**Material shown**
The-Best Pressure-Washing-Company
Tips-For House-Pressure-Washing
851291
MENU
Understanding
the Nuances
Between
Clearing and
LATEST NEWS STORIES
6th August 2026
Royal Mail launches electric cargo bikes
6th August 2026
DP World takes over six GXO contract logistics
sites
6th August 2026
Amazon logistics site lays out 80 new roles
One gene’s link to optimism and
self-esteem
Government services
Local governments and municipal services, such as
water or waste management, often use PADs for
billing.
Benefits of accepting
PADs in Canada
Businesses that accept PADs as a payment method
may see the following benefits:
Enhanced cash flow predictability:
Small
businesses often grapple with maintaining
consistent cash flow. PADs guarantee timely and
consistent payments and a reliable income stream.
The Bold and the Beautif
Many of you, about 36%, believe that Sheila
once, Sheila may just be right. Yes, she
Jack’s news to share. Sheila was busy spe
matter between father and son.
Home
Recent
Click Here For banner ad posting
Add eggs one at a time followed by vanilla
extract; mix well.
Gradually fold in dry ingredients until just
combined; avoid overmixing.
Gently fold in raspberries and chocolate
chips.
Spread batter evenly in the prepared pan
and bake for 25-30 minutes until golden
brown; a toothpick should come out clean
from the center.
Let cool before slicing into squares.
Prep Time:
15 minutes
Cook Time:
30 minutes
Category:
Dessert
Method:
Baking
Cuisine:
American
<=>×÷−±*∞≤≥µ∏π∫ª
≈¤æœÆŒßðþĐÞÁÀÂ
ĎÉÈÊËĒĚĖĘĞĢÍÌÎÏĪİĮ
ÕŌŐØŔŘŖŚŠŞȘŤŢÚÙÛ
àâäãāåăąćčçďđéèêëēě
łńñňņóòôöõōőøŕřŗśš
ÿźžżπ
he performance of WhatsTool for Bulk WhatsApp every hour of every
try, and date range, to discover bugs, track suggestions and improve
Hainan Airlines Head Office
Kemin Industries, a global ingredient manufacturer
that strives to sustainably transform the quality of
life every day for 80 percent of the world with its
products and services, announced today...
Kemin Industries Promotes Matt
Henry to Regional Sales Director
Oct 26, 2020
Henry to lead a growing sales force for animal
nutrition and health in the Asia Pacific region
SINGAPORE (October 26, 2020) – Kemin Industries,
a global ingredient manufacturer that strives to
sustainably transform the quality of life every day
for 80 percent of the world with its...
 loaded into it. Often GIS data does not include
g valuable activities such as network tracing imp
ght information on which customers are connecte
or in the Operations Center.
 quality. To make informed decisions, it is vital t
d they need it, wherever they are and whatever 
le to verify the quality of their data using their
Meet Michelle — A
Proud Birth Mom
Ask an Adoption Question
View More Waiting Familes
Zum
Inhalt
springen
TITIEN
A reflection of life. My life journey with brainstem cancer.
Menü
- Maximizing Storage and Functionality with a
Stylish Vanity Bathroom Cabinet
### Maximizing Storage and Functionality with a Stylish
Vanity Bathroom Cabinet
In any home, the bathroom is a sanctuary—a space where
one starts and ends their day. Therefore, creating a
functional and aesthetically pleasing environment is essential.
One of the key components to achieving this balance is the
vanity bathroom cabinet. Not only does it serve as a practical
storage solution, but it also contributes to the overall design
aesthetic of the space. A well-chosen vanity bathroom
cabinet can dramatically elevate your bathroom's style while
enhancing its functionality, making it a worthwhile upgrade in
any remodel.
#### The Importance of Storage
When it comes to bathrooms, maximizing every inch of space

**What is being asked**
Starting with the first line of the entries, transcribe every line up to and including the one with "Government services".

**Task output**
The-Best Pressure-Washing-Company
Tips-For House-Pressure-Washing
851291
MENU
Understanding
the Nuances
Between
Clearing and
LATEST NEWS STORIES
6th August 2026
Royal Mail launches electric cargo bikes
6th August 2026
DP World takes over six GXO contract logistics
sites
6th August 2026
Amazon logistics site lays out 80 new roles
One gene’s link to optimism and
self-esteem
Government services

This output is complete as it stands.